Con la a damnatio memoriae veniva distrutto tutto ciò che faceva capo a questi condannati. Di molti di questi condannati non è rimasta nessuna memoria. C’è il rischio di far dimenticare gli errori che commisero queste persone. Nel caso di Mussolini, il rischio riguarda i gravi errori che furono fatti durante il ventennio fascista. La storia è memoria che non può essere cancellata, nel bene o nel male. Non è con un atto come questo che si cancella.

Cos’altro vi ha spinto a non revocarla?

Anche la domanda, semplice e non banale: come si fa a togliere la cittadinanza onoraria a un morto che non ha possibilità di instaurare un contraddittorio? Essendo deceduta la persona oggetto del conferimento non è stato possibile instaurare un contraddittorio. Principio che va applicato anche a Benito Mussolini.

Lascia perplesso anche il fatto che le precedenti amministrazioni di sinistra non hanno pensato a questa revoca negli anni passati, questo per l’appunto è il carattere strumentale. La nostra amministrazione, essendo di centro-destra, deve essere certamente fascista, secondo alcuni.

Lei come si dichiara?

Io sono certamente antifascista, vengo dalla storia del partito repubblicano e prima di entrare in Forza Italia ero iscritto a questo partito.
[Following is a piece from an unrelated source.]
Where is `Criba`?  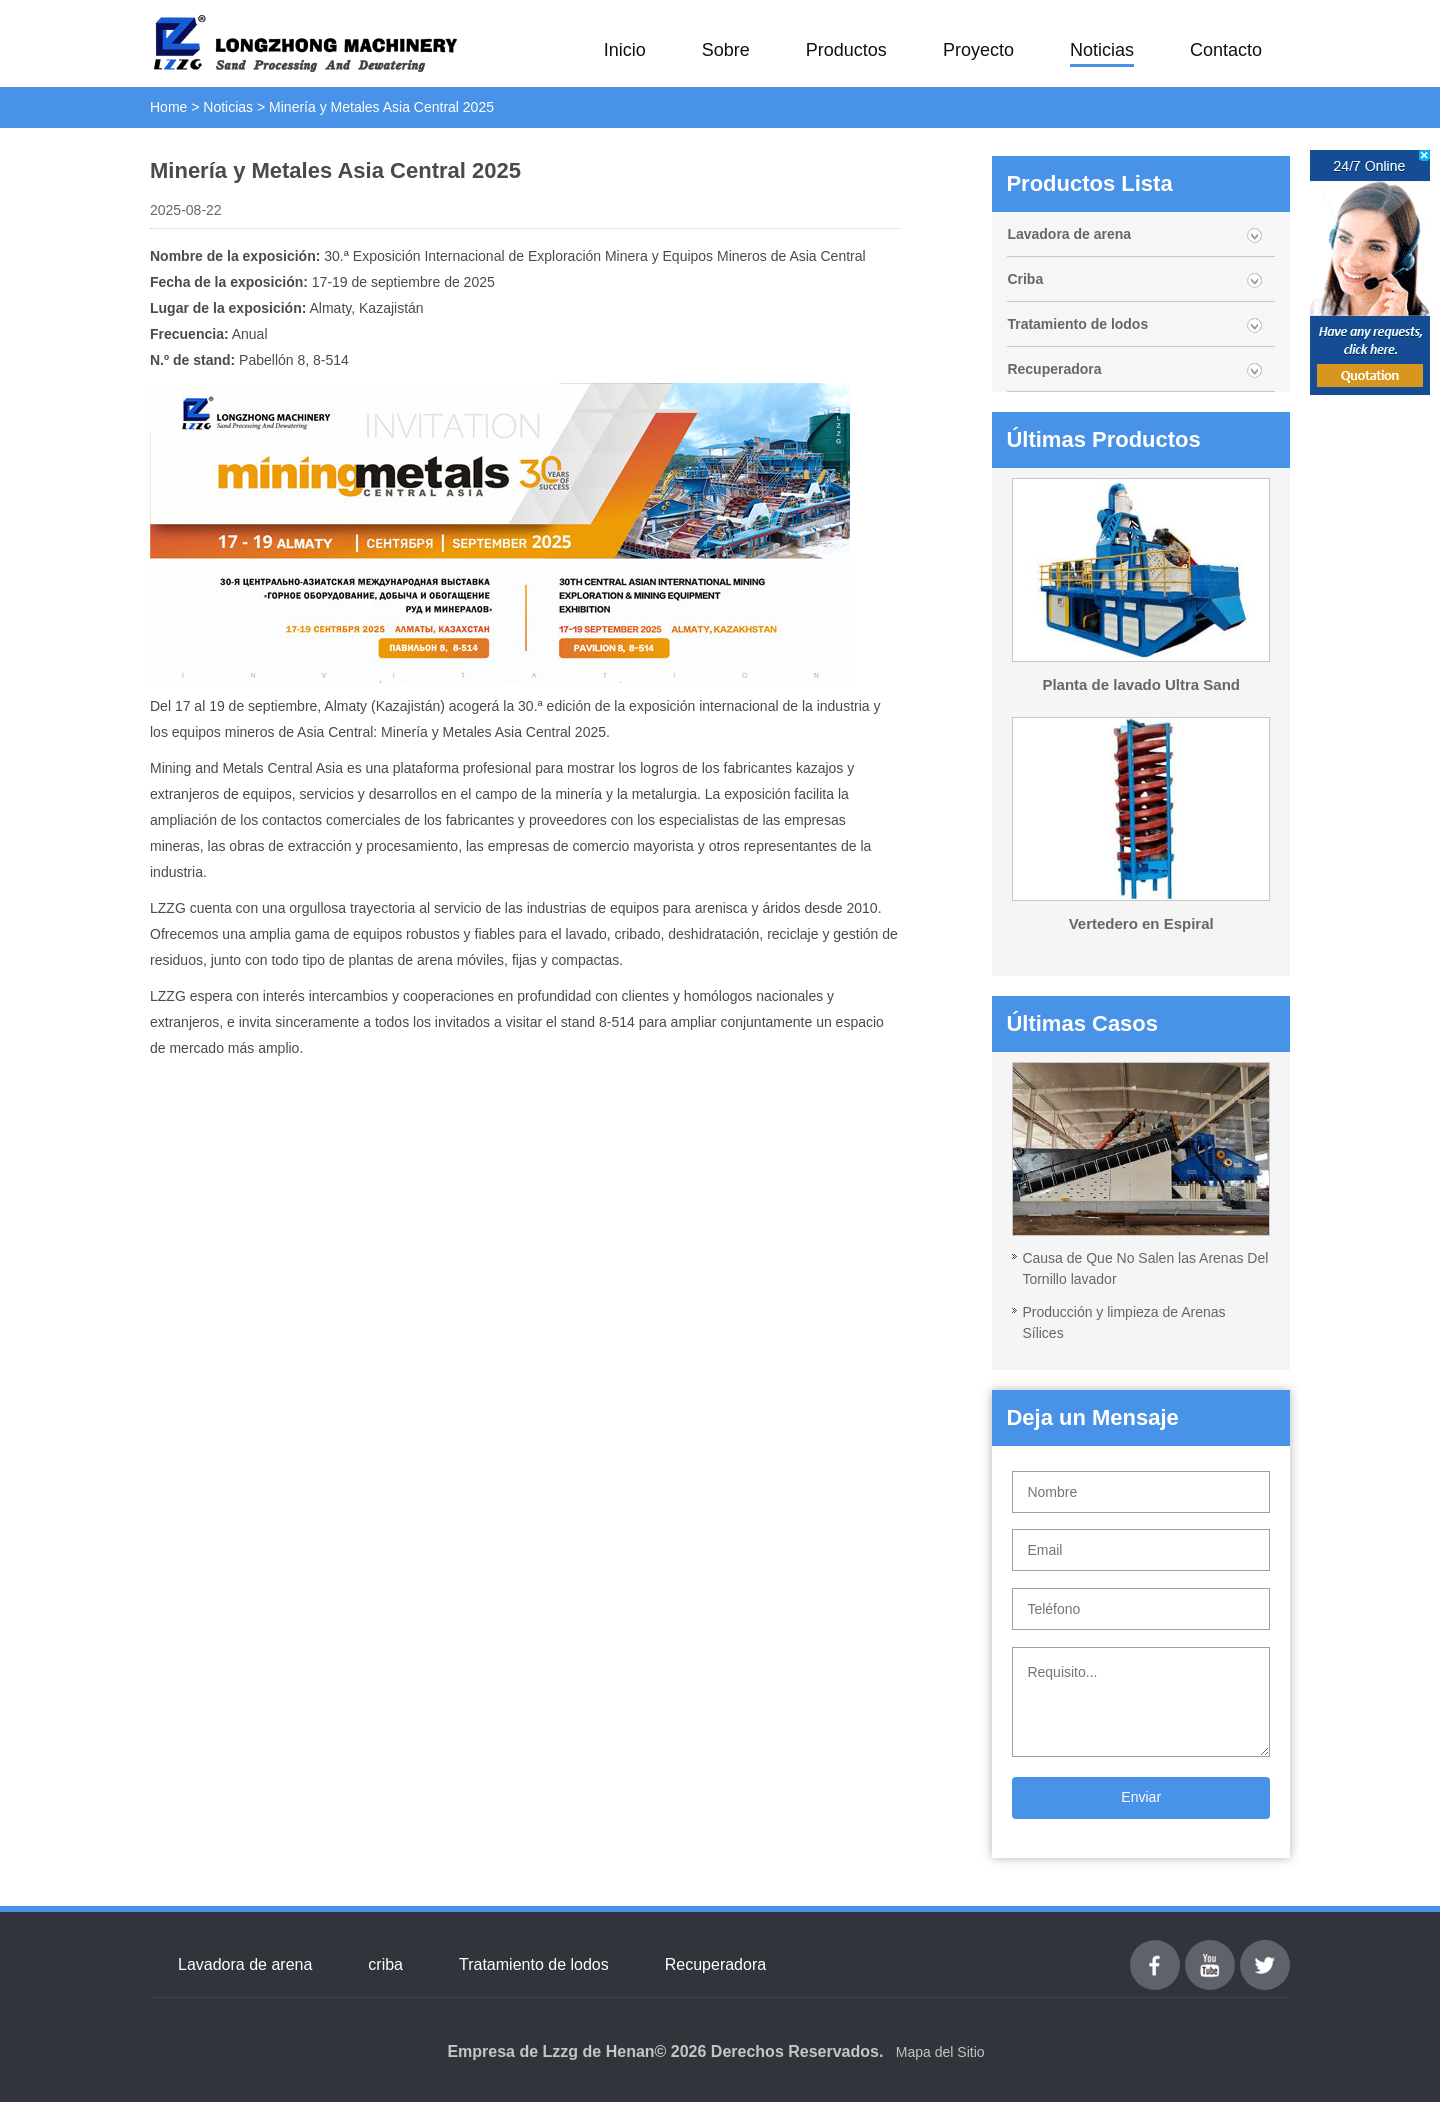 Criba is located at coordinates (1025, 279).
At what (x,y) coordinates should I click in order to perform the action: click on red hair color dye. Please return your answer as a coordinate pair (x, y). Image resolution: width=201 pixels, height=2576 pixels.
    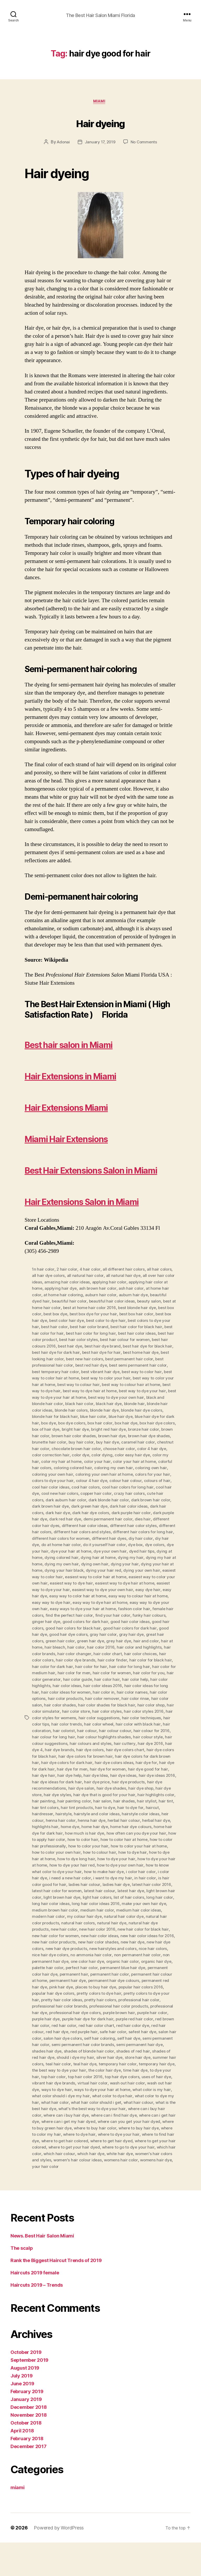     Looking at the image, I should click on (127, 2061).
Sono sicuramente un laico di centro-sinistra. La decisione è stata presa non soltanto dalla mia maggioranza, ma anche dall’altro gruppo della minoranza. Noi crediamo di aver fatto un’operazione corretta.

A noi, di Benito Mussolini – utilizzando un termine un po’ fascista – non ce ne frega nulla. Anzi, io sono sicuramente, un antifascista.

Lo dimostra la mia storia politica.

Perché non istituire una giornata della memoria in sostituzione dell’onorificenza della cittadinanza allora?

Noi ogni giorno portiamo nelle scuole ex deportati, lo facciamo non solo per la Shoah ma anche per i martiri delle Foibe. Abbiamo già tutta una serie di iniziative che condannano le leggi razziali. Abbiamo più volte pubblicamente dichiarato che non è stata certamente un’esperienza positiva quella della Repubblica sociale italiana.

Noi non vogliamo che qualcuno pensi che desideriamo affrancarci in qualche modo, perché non ne abbiamo bisogno. La repubblica sociale italiana non ha nulla a che fare con Salò, lo può confermare qualunque studioso. Salò è una città assolutamente antifascista, bellissima, offre servizi di tutti i tipi. Ha un bellissimo museo e una bellissima biblioteca con studenti che non vengono indottrinati da principi di carattere fascista. Ci ispiriamo a principi liberali e democratici.

Pensa a una cittadinanza onoraria per Liliana Segre?

Alla Segre sono vicino emotivamente, credo la Shoah sia una delle cose più terribili capitate nella storia dell’umanità. Ma se la devo dare alla signora Segre, la devo dare anche ad altri cittadini di Salò che sono stati deportati. La cittadinanza onoraria la do a quei cittadini che per Salò hanno fatto qualcosa di valore. Io ne ho data una soltanto.

C’è però un valore simbolico importante.

Non credo che si debba dare per dimostrare che la città di Salò non è fascista. Non serve dare la cittadinanza onoraria alla signora Segre per la quale ho il massimo rispetto e anzi invito a Salò, magari l’anno prossimo se se la sente, a parlare nelle scuole.